Below we use BigSleep to generate images based on the following abstract concept text prompts: color, emotion, spatial direction, and number counting. All generation uses the same latent code (which decodes into a dog image) as the starting point, and the training process is halted when we find the generated image no longer shows significant changes / improvement as compared to the last displayed epoch. The images generated are logged using the wandb library.

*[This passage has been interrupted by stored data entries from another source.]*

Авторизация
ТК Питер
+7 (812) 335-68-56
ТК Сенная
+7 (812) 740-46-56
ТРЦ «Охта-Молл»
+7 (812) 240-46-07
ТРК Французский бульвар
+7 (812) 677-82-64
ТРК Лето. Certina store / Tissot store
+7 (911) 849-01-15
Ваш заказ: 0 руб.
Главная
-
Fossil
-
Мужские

Reproduce the results with this Colab Notebook

Color

The model performs well on color-related prompts, and the color traits are obviously demonstrated in the image, although the entire image is not necessarily realistic.

Emotion

In general, the model also performs well on emotion-related prompts. For example, the "happy" prompt generates images with smiley "faces", the "sad" prompt generates images with tear drops and frowning-like "faces", the "shocked" prompt generates a surprised-like facial expression (of a bird or fish?). The "calm" prompt is extremely interesting because it generates scenery-like images that makes you feel calm when looking at it. The only prompt which does not perform well is "energetic", which generates a bird-like object but without any strong relevance with the prompt.

Counting

The model does not perform well on counting-related prompts, as pointed out in the paper as well. We try to input text prompts from "one cup" to "three cups", but it only generates cup-related images (e.g. a beer-like image for "one cup", and several cup-like objects for the other two prompts). It seems like the model has ignored the contextual information provided by numbers, and pays more attention to the noun object.

Spatial Directions

on top of, above, below, back front
The model also perform weakly on spatial direction related prompts in general. The slightly better ones might be " a dog beside a cat" and "a cup on top of a box", which vaguely shows such spatial information. For the remaining prompts, although the generated image shows relevance to the noun objects ("dog" and "cat"), but the spatial information are largely ignored.

Conclusion

In conclusion, we find several strengths and limitations of using CLIP + BigGAN model for image generation based on abstract concepts:
There is still a long way for (pre-trained) deep learning models to accurately capture abstract, high level concepts in both visual and text cues under zero-shot learning conditions. However, combining computer vision and natural language processing would continue to be an interesting approach to further improve the frontiers of this research domain.